Excerpts from a dataset

┄┄┄┄┄┄┄┄┄┄

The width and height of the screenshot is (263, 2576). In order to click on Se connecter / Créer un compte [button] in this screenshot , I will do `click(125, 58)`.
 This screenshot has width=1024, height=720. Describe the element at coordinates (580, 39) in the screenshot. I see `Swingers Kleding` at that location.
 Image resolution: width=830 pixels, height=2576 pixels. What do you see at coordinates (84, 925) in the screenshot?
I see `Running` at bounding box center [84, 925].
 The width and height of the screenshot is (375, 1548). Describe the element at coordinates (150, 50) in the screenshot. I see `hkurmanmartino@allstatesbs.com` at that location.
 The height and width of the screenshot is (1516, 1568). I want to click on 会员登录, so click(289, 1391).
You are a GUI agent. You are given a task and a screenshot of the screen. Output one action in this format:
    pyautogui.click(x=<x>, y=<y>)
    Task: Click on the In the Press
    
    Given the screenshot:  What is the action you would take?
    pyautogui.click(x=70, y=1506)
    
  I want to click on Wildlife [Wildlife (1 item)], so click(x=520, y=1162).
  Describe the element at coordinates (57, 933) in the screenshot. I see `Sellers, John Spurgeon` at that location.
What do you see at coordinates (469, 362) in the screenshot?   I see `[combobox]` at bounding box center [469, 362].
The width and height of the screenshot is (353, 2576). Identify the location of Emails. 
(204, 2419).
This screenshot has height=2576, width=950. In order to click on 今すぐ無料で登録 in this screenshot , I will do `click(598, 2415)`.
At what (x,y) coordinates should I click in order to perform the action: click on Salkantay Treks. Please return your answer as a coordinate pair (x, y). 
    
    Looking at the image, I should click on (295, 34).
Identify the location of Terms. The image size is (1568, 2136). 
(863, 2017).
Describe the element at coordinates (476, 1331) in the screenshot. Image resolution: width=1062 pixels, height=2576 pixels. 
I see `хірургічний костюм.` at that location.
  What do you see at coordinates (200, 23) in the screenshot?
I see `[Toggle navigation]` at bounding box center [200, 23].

┄┄┄┄┄┄┄┄┄┄

DESCRIPTION OF THE TASK:
A word-for-word transcription of all the data is needed.

RESPONSE TO THE EXERCISE:
The width and height of the screenshot is (263, 2576). In order to click on Se connecter / Créer un compte [button] in this screenshot , I will do `click(125, 58)`.
 This screenshot has width=1024, height=720. Describe the element at coordinates (580, 39) in the screenshot. I see `Swingers Kleding` at that location.
 Image resolution: width=830 pixels, height=2576 pixels. What do you see at coordinates (84, 925) in the screenshot?
I see `Running` at bounding box center [84, 925].
 The width and height of the screenshot is (375, 1548). Describe the element at coordinates (150, 50) in the screenshot. I see `hkurmanmartino@allstatesbs.com` at that location.
 The height and width of the screenshot is (1516, 1568). I want to click on 会员登录, so click(289, 1391).
You are a GUI agent. You are given a task and a screenshot of the screen. Output one action in this format:
    pyautogui.click(x=<x>, y=<y>)
    Task: Click on the In the Press
    
    Given the screenshot:  What is the action you would take?
    pyautogui.click(x=70, y=1506)
    
  I want to click on Wildlife [Wildlife (1 item)], so click(x=520, y=1162).
  Describe the element at coordinates (57, 933) in the screenshot. I see `Sellers, John Spurgeon` at that location.
What do you see at coordinates (469, 362) in the screenshot?   I see `[combobox]` at bounding box center [469, 362].
The width and height of the screenshot is (353, 2576). Identify the location of Emails. 
(204, 2419).
This screenshot has height=2576, width=950. In order to click on 今すぐ無料で登録 in this screenshot , I will do `click(598, 2415)`.
At what (x,y) coordinates should I click in order to perform the action: click on Salkantay Treks. Please return your answer as a coordinate pair (x, y). 
    
    Looking at the image, I should click on (295, 34).
Identify the location of Terms. The image size is (1568, 2136). 
(863, 2017).
Describe the element at coordinates (476, 1331) in the screenshot. Image resolution: width=1062 pixels, height=2576 pixels. 
I see `хірургічний костюм.` at that location.
  What do you see at coordinates (200, 23) in the screenshot?
I see `[Toggle navigation]` at bounding box center [200, 23].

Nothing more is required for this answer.